The fierce image of the Third Reich has been diffused during the past two decades as fresh research on the social history of the Nazi years has revealed the variety and complexity of the relationships between the Nazi regime and the German people.
"Nazism" "and German Society, 1933-1945" addresses issues such as racism and sexism, active participation, passive resistance and the far from clear-cut distinctions between victims and perpetrators. David Crew's introduction sets out the methodological and theoretical issues with great clarity.
Contributors: David Crew, Omer Bartov, Alf Ludtke, Gisela Bock, Adelheid von Saldern, Klaus-Michael Mallmann and Gerhard Paul, Ian Kershaw, Ulrich Herbert, Detlev J.K. Peukert, and Christopher R. Browning
"David Crew's selection is outstanding.
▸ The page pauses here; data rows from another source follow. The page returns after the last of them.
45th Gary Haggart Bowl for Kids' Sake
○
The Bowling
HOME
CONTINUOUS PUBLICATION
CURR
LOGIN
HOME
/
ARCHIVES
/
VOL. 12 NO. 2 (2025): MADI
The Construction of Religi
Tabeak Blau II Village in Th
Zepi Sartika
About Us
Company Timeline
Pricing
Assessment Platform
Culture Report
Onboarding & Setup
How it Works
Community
He includes richly detailed and very nuanced articles as well as provocative think pieces painted in broad strokes...The book abounds in significant conflicts, contending voices, and a sense of scholarly responsibility."
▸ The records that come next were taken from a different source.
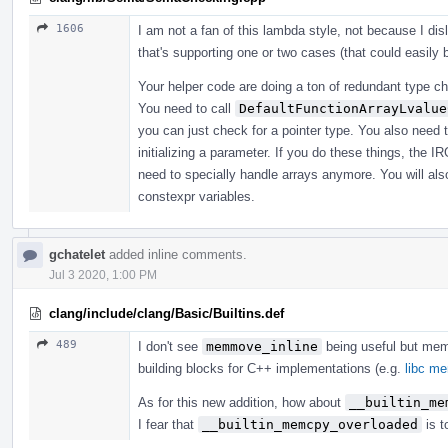
1606
I am not a fan of this lambda style, not because I di
that's supporting one or two cases (that could easily
Your helper code are doing a ton of redundant type che
You need to call
DefaultFunctionArrayLvalue
you can just check for a pointer type. You also need 
initializing a parameter. If you do these things, the I
need to specially handle arrays anymore. You will also
constexpr variables.
gchatelet
added inline comments.
Jul 3 2020, 1:00 PM
clang/include/clang/Basic/Builtins.def
489
I don't see
memmove_inline
being useful but me
building blocks for C++ implementations (e.g.
libc m
As for this new addition, how about
__builtin_me
I fear that
__builtin_memcpy_overloaded
is t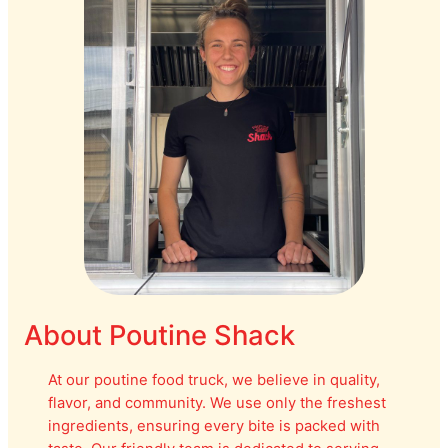
About Poutine Shack
At our poutine food truck, we believe in quality,
flavor, and community. We use only the freshest
ingredients, ensuring every bite is packed with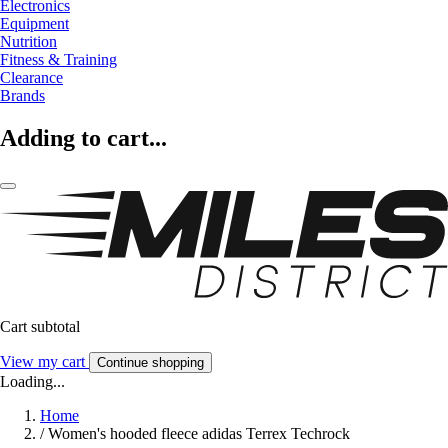
Electronics
Equipment
Nutrition
Fitness & Training
Clearance
Brands
Adding to cart...
Cart subtotal
View my cart
Continue shopping
Loading...
Home
/
Women's hooded fleece adidas Terrex Techrock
-Rudy Koshar, University of Wisconsin
"An excellent introduction...The volume brings together some of the most interesting recent research on the Third Reich...It is an invitation to think critically about how to conceptualize the Third Reich...A valuable teaching tool."
-Robert Moeller, The Woodrow Wilson International Center
"Organized around a clear theme, with quality essays, this volume embodies what a collection of essays should do: offer new insights, force the reader to think critically about his or her conceptions, and allow for a comprehensive look at a particular subject."